Source: ´╗┐The History of Henry and St. Clair Counties, Missouri, Containing a History of These Counties, their Cities, Towns, etc., etc., reprint of 1883 edition (Clinton, Missouri: Henry County Historical Society, 1968), page 1185.

[Butler Township]

FRANK M. MILLER

farmer and stock raiser, section 6, was born in Benton County, Missouri, November 8, 1838. His father, William MILLER, was a Kentuckian by birth, and a son of Henry MILLER, a native of North Carolina. The maiden name of his mother was Levina WILLIAMS, of Georgia. The subject of this sketch was reared in Benton County and there received a common school education. He followed school teaching in that county for about five years and then engaged in merchandising at Warsaw for five years.
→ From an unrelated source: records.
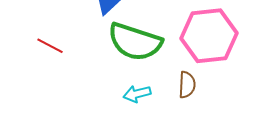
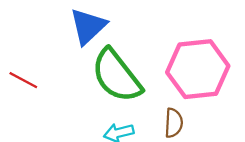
green semicircle: (135, 42) -> (117, 76), turned 34

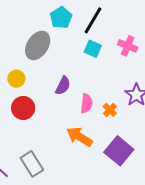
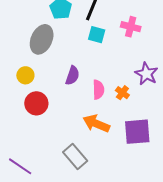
purple square: (119, 151) -> (137, 132), turned -36
gray rectangle: (32, 164) -> (75, 156), moved

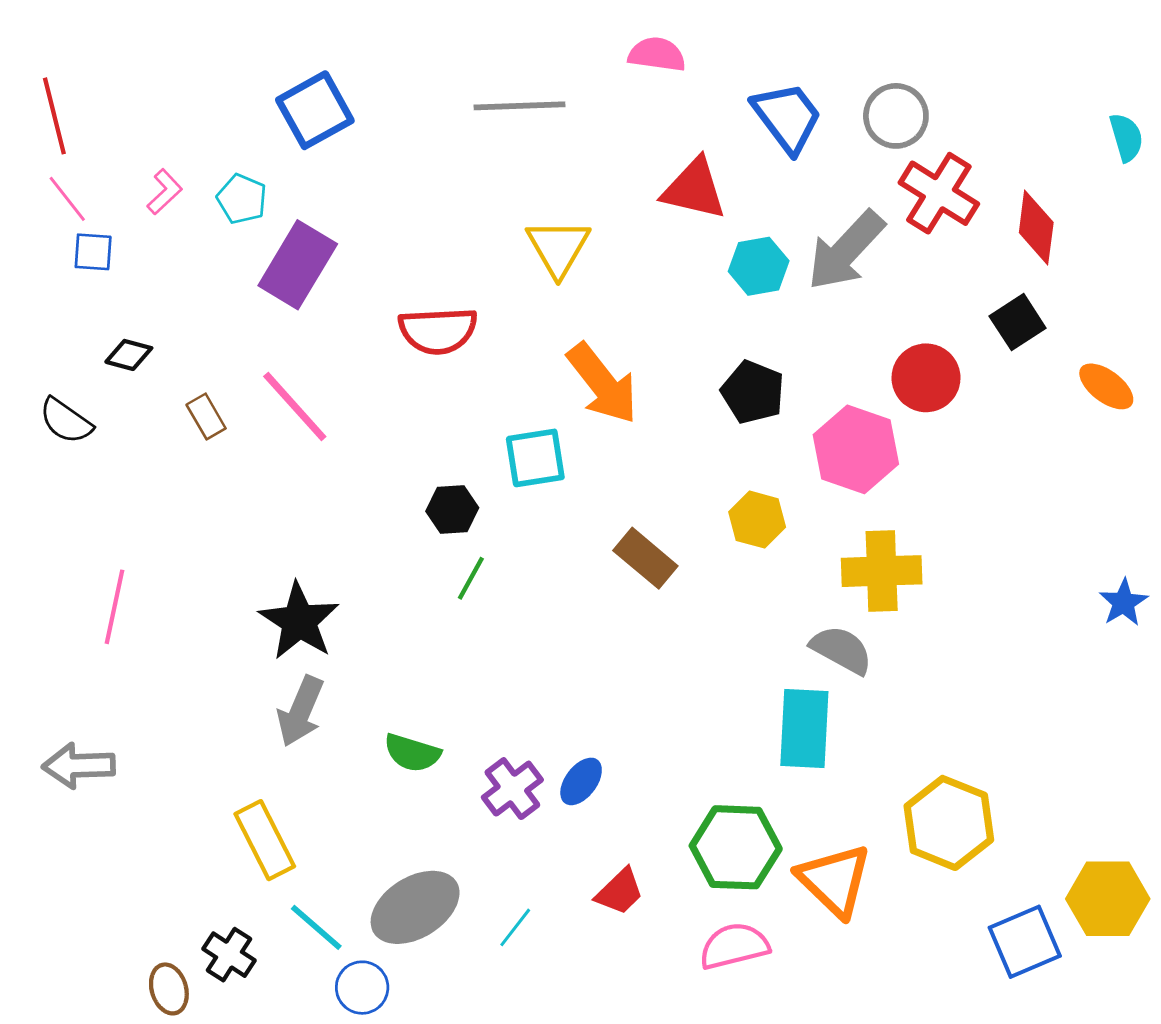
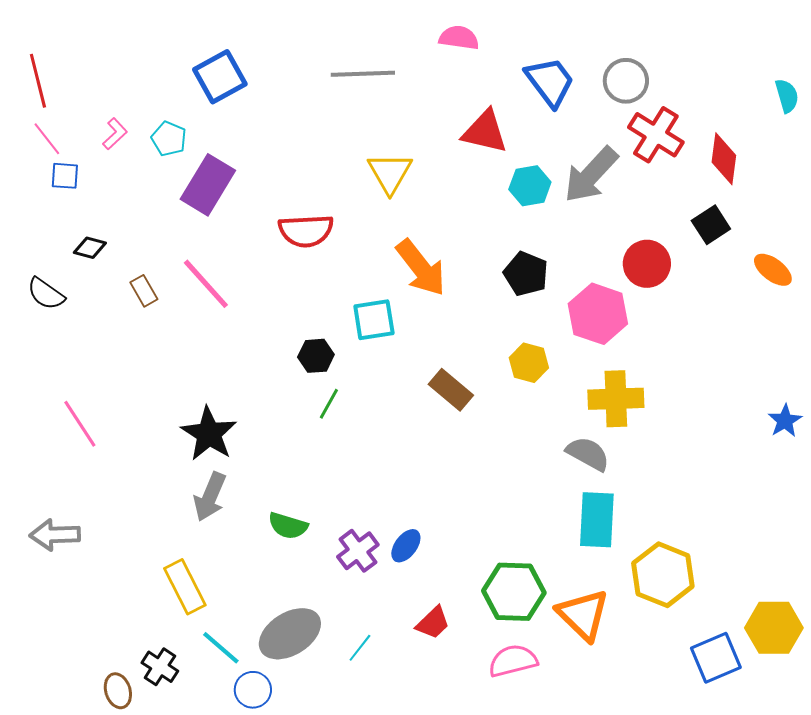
pink line: (115, 607) -> (80, 424), turned -45
cyan rectangle: (804, 728) -> (597, 520), moved

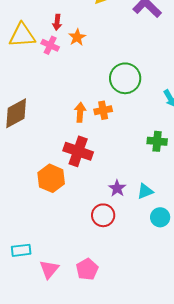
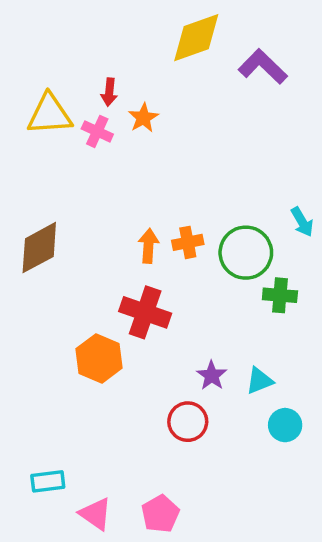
green circle: (125, 78) -> (246, 253), moved
pink triangle: (49, 269) -> (96, 514), turned -35

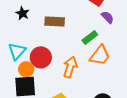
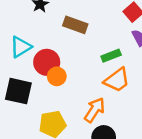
orange arrow: (70, 67) -> (95, 110), moved
orange circle: (26, 69) -> (57, 76), moved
In 1873 he came to St. Clair County and now owns a farm containing 165 acres, all well improved. In 1862 he enlisted in the Enrolled Missouri Militia, and was discharged in 1864. Mr. M. held the office of deputy United States Assessor, for the counties of Hickory, Benton and Camden for some time. He was also postmaster at Warsaw under LINCOLN. He is a member of the Christian Church. November 8, 1860, Mr. MILLER was married to Miss C. GILLEY, a native of Tennessee. They have nine children: Alice C., Ida M., Walter S., Francis M., Willis H., Nellie C., Clarence A. and Clara M. (twins) and Alma M.